Of course, you can do crazy things with Rust macros if you really want to. There is even a book about how to write complex macros. However, this is highly non-trivial work, and anyway most of time all effects of a macro will be localized to its invocation point where it is clearly visible that it is a macro, especially with syntax highlighting.

Consider, for example, this library. It provides a single macro which allows to eliminate a lot of boilerplate. It is very complex internally, I doubt I would be able to write something like that in a reasonable amount of time. However, I would strongly disagree if you call it an “abuse” of macro system. After all, the effects of this macro are localized to its invocation point, and it does its work perfectly. And this is how most of macros in Rust work, or, at least, are intended to work.

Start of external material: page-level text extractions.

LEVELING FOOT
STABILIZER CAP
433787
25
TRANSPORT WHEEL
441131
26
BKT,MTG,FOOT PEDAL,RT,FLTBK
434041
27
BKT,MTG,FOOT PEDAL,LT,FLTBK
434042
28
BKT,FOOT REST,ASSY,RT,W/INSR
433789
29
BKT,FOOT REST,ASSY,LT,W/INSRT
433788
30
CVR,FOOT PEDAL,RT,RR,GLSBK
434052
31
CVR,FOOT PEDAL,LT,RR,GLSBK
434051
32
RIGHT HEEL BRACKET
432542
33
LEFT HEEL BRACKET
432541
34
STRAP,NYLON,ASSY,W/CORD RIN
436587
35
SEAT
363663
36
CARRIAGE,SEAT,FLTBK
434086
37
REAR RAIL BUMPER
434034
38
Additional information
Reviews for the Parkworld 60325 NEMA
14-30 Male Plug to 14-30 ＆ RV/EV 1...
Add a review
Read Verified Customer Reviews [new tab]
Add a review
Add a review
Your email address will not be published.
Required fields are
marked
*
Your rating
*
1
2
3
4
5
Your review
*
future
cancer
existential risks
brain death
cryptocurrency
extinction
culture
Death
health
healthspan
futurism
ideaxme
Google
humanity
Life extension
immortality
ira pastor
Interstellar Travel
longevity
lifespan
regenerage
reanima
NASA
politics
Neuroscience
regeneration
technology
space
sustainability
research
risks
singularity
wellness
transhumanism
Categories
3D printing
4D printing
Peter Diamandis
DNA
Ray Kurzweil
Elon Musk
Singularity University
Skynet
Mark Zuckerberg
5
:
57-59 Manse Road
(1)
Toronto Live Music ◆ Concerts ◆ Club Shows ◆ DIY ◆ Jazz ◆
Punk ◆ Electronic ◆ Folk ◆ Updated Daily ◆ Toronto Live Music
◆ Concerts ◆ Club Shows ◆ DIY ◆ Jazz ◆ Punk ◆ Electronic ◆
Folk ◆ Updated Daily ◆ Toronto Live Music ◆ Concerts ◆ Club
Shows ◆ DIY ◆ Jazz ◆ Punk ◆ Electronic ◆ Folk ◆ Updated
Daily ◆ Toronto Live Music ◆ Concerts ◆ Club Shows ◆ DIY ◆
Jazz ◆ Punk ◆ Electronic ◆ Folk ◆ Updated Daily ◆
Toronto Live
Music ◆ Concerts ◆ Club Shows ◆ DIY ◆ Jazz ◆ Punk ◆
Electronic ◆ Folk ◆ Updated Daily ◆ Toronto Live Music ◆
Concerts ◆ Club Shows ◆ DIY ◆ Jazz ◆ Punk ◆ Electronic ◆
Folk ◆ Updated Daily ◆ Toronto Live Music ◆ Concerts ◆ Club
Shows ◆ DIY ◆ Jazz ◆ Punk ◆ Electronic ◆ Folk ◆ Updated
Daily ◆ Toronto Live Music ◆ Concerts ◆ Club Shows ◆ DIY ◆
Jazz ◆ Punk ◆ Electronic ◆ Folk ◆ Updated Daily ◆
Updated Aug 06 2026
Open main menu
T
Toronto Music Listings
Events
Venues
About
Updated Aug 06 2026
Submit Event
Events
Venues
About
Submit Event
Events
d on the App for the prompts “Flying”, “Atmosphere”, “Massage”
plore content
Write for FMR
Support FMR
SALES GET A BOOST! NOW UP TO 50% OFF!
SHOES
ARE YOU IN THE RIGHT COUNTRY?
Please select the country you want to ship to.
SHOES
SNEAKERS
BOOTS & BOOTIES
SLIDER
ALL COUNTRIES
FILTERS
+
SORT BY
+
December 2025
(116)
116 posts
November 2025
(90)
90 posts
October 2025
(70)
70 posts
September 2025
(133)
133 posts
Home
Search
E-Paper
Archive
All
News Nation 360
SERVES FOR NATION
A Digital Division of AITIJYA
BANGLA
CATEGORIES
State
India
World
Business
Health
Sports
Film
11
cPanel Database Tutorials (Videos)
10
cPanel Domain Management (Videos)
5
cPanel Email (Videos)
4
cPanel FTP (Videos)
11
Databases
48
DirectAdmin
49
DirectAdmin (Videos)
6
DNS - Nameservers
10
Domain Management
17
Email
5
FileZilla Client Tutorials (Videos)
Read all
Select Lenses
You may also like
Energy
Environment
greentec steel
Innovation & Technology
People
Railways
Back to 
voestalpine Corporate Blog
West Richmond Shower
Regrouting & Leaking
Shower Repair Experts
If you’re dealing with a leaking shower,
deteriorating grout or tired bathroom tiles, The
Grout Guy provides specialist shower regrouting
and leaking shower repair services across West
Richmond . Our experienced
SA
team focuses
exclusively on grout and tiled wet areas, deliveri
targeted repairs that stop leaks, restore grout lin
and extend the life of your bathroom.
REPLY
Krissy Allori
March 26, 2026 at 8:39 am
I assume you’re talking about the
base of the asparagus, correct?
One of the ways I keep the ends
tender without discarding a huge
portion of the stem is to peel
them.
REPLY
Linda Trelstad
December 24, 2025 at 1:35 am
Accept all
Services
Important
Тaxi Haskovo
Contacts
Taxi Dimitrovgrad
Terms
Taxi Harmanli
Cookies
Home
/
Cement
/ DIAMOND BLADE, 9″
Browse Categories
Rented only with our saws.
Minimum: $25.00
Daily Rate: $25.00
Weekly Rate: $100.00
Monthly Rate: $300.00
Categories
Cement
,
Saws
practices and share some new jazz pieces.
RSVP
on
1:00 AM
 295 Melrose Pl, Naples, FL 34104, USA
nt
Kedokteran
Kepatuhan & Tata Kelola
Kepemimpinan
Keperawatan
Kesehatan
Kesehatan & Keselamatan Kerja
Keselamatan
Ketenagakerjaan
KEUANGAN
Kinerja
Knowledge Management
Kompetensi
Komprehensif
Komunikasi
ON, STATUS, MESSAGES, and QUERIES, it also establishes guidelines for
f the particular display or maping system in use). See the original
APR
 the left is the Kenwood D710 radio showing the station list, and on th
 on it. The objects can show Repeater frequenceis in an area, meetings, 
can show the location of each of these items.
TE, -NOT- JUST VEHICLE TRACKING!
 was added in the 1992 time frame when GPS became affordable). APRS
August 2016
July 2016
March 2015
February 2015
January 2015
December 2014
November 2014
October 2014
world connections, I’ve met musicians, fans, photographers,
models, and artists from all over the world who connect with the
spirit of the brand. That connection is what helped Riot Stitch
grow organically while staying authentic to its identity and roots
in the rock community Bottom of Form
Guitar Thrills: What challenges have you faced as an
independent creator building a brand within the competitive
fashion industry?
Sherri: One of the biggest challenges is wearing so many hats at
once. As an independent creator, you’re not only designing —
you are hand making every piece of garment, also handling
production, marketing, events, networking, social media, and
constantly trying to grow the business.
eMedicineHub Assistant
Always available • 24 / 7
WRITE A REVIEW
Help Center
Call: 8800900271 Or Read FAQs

I assume you mean the preprocessor by “C++ macros”. Personally I think template metaprogramming has the same potential for causing an unpenetrable mess compared to classic preprocessor macros. Note that I said potential, of course many template (and macro) facilities are used as they should: to reduce programmer load and solve don’t-repeat-yourself problems. As @netvi shows in one of many examples.

Every language powerful enough to do that has metaprogramming facilities, and you’d have to damn every one of them because of the potential for abuse. And you can write “job security” code in any language.


My problem with macros can basically be boiled down to this: I consider macros some kind of co-language. They allow a restricted form of code generation/manipulation. If the facilities the macros provide are necessary to write expressive code, why are they not part of the “main” language? Macros always directly point to deficiencies in the core language.


If the facilities the macros provide are necessary to write expressive code, why are they not part of the “main” language?

Maybe because it is impossible to put everything necessary to write expressive code into the core language? Regardless of how expressive your language is, some things would still be impossible to express in it. Even Haskell has Template Haskell extension, which is essentially a macro system. When a language has macros, it allows its users to extend the language in the ways which would likely be too difficult for the language to support (and not only in terms of manpower of language developers, but also because lots of features means more complex language which is harder to learn), and I personally think it is a good thing, especially when this extensibility has well-though boundaries, as in Rust case.